Goal: Split the text into individual units (tokens), typically words or subwords.

Example using NLTK:

In [25]:
#%pip install nltk

In [26]:
import os
print(os.getcwd())

import nltk  # Natural Language Toolkit
nltk.download('punkt') # Download the punkt tokenizer model
nltk.download('punkt_tab') # because it keeps giving error "Resource punkt_tab not found

from nltk.tokenize import word_tokenize  # Import word tokenizer


/Users/moka/Documents/GitHub/NLP


[nltk_data] Downloading package punkt to /Users/moka/nltk_data...
[nltk_data]   Package punkt is already up-to-date!
[nltk_data] Downloading package punkt_tab to /Users/moka/nltk_data...
[nltk_data]   Package punkt_tab is already up-to-date!


In [37]:
# Example sentence
sentence = "Natural Language Processing (NLP) is fun!"

# Apply tokenization
tokens = word_tokenize(sentence)

# Print the list of tokens
print(tokens)  # Output: ['Natural', 'Language', 'Processing', '(', 'NLP', ')', 'is', 'fun', '!']



['Natural', 'Language', 'Processing', '(', 'NLP', ')', 'is', 'fun', '!']


# 3️⃣ Stopword Removal

Goal: Remove common words that usually don’t carry meaningful information like "the," "is," "and."

Example using NLTK:

In [28]:
from nltk.corpus import stopwords  # Import stopword list
nltk.download('stopwords')  # Download the English stopwords

# Get the list of English stopwords
stop_words = set(stopwords.words('english'))

# Filter out stopwords from the tokenized words
filtered_tokens = [word for word in tokens if word.lower() not in stop_words]

# Print the filtered tokens (stopwords removed)
print(filtered_tokens)


['Natural', 'Language', 'Processing', '(', 'NLP', ')', 'fun', '!']


[nltk_data] Downloading package stopwords to /Users/moka/nltk_data...
[nltk_data]   Unzipping corpora/stopwords.zip.

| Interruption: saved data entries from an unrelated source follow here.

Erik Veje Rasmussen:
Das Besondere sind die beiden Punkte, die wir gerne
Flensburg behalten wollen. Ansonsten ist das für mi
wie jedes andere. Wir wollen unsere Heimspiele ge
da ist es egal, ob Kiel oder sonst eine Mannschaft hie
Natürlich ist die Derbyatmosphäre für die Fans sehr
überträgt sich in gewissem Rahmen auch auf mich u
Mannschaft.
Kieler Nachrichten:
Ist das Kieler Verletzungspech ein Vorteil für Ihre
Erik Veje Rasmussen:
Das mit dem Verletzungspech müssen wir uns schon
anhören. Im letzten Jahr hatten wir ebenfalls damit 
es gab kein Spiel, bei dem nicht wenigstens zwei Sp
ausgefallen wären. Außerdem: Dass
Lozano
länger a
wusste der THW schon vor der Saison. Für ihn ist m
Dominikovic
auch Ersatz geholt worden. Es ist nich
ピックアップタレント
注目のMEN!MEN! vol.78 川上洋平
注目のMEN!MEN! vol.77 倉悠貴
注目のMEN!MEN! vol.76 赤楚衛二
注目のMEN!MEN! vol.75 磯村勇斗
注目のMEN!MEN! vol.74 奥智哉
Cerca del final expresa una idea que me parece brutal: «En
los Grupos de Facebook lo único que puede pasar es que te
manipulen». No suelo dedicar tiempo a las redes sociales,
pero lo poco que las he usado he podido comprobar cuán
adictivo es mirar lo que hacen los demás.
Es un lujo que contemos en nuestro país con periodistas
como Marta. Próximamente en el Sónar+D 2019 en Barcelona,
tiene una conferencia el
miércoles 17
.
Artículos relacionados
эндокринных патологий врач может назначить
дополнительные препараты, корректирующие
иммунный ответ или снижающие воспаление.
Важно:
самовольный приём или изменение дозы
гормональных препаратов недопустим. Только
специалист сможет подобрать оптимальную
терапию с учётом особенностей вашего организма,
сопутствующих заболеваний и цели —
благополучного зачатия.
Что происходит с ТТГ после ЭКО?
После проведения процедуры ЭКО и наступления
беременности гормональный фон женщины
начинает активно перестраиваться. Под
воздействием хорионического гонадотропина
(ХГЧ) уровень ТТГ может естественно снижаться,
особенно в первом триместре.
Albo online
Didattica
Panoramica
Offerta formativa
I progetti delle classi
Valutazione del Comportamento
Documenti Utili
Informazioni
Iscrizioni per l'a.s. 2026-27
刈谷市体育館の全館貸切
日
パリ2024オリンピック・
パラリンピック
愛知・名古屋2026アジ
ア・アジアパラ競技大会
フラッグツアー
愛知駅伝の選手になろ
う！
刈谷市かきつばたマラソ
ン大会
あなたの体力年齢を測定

# 4️⃣ Stemming and Lemmatization

Both techniques reduce words to their root form:

- Stemming: Applies heuristic rules (may not produce actual words).
- Lemmatization: Uses vocabulary and grammar rules (returns valid words).

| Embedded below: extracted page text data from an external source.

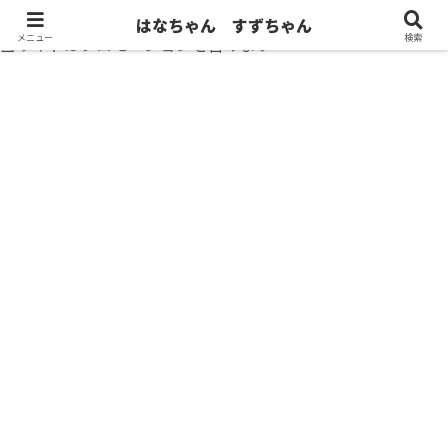
はなちゃん すずちゃん
メニュー
検索
当サイトはプロモーションを含みます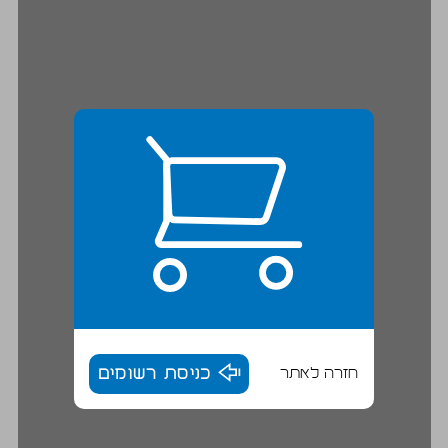
חזרה לאתר
כניסת רשומים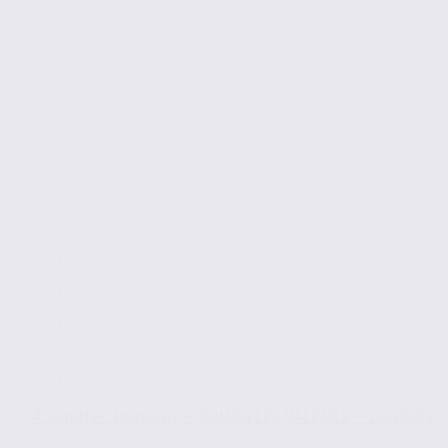
À vendre : bureaux – BOURG LES VALENCE – 26.97783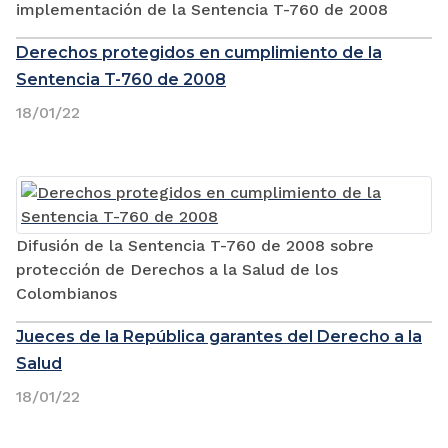
implementación de la Sentencia T-760 de 2008
Derechos protegidos en cumplimiento de la
Sentencia T-760 de 2008
18/01/22
Difusión de la Sentencia T-760 de 2008 sobre
protección de Derechos a la Salud de los
Colombianos
Jueces de la República garantes del Derecho a la
Salud
18/01/22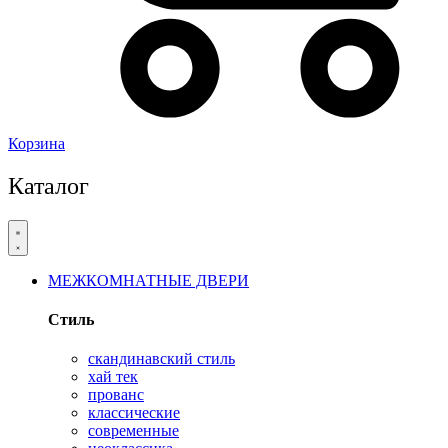
Корзина
Каталог
МЕЖКОМНАТНЫЕ ДВЕРИ
Стиль
скандинавский стиль
хай тек
прованс
классические
современные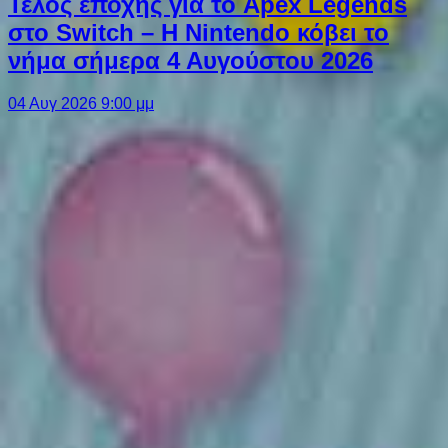
Τέλος εποχής για το Apex Legends
στο Switch – Η Nintendo κόβει το
νήμα σήμερα 4 Αυγούστου 2026
04 Αυγ 2026 9:00 μμ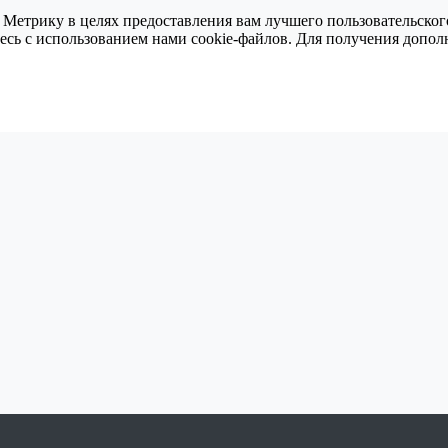
 Метрику в целях предоставления вам лучшего пользовательског
тесь с использованием нами cookie-файлов. Для получения доп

Example using NLTK Stemmer:

In [29]:
from nltk.stem import PorterStemmer  # Import the Porter Stemmer

# Create a stemmer instance
stemmer = PorterStemmer()

# Apply stemming
print(stemmer.stem('running'))  # Output: 'run'
print(stemmer.stem('flies'))    # Output: 'fli' (note: not always a valid word)


run
fli


Example using NLTK Lemmatizer:

In [30]:
from nltk.stem import WordNetLemmatizer  # Import the lemmatizer
nltk.download('wordnet')  # Download WordNet data for lemmatization

# Create a lemmatizer instance
lemmatizer = WordNetLemmatizer()

# Apply lemmatization (specify part-of-speech for accuracy)
print(lemmatizer.lemmatize('running', pos='v'))  # Output: 'run'
print(lemmatizer.lemmatize('flies', pos='n'))    # Output: 'fly'


[nltk_data] Downloading package wordnet to /Users/moka/nltk_data...


run
fly


# 5️⃣ Part-of-Speech (POS) Tagging

Goal: Assign a grammatical category (noun, verb, adjective, etc.) to each token.

Example using NLTK:

In [33]:
nltk.download('averaged_perceptron_tagger')  # Download POS tagger model
nltk.download('averaged_perceptron_tagger_eng') # Download English POS tagger model

# Example sentence
sentence = "The quick brown fox jumps over the lazy dog"

# Tokenize the sentence
tokens = word_tokenize(sentence)
print(tokens)

# Apply POS tagging
pos_tags = nltk.pos_tag(tokens)

# Print the tokens with their corresponding POS tags
print(pos_tags)
# Example output: [('The', 'DT'), ('quick', 'JJ'), ('brown', 'NN'), ('fox', 'NN'), ...]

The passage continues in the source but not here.